MATERIAL SUPPLIED
....................
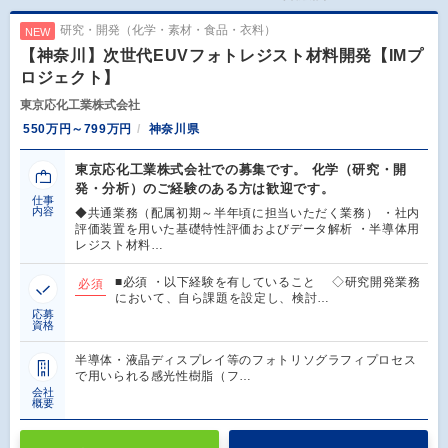
研究・開発（化学・素材・食品・衣料）
NEW
【神奈川】次世代EUVフォトレジスト材料開発【IMプ
ロジェクト】
東京応化工業株式会社
550万円～799万円
神奈川県
東京応化工業株式会社での募集です。 化学（研究・開
発・分析）のご経験のある方は歓迎です。
仕事
内容
◆共通業務（配属初期～半年頃に担当いただく業務） ・社内
評価装置を用いた基礎特性評価およびデータ解析 ・半導体用
レジスト材料…
■必須 ・以下経験を有していること ◇研究開発業務
必須
において、自ら課題を設定し、検討…
応募
資格
半導体・液晶ディスプレイ等のフォトリソグラフィプロセス
で用いられる感光性樹脂（フ…
会社
概要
....................
WHAT YOU WILL DO
Every line above is to be repeated exactly, but no picture is to appear in the copy.

TASK OUTPUT
研究・開発（化学・素材・食品・衣料）
NEW
【神奈川】次世代EUVフォトレジスト材料開発【IMプ
ロジェクト】
東京応化工業株式会社
550万円～799万円
神奈川県
東京応化工業株式会社での募集です。 化学（研究・開
発・分析）のご経験のある方は歓迎です。
仕事
内容
◆共通業務（配属初期～半年頃に担当いただく業務） ・社内
評価装置を用いた基礎特性評価およびデータ解析 ・半導体用
レジスト材料…
■必須 ・以下経験を有していること ◇研究開発業務
必須
において、自ら課題を設定し、検討…
応募
資格
半導体・液晶ディスプレイ等のフォトリソグラフィプロセス
で用いられる感光性樹脂（フ…
会社
概要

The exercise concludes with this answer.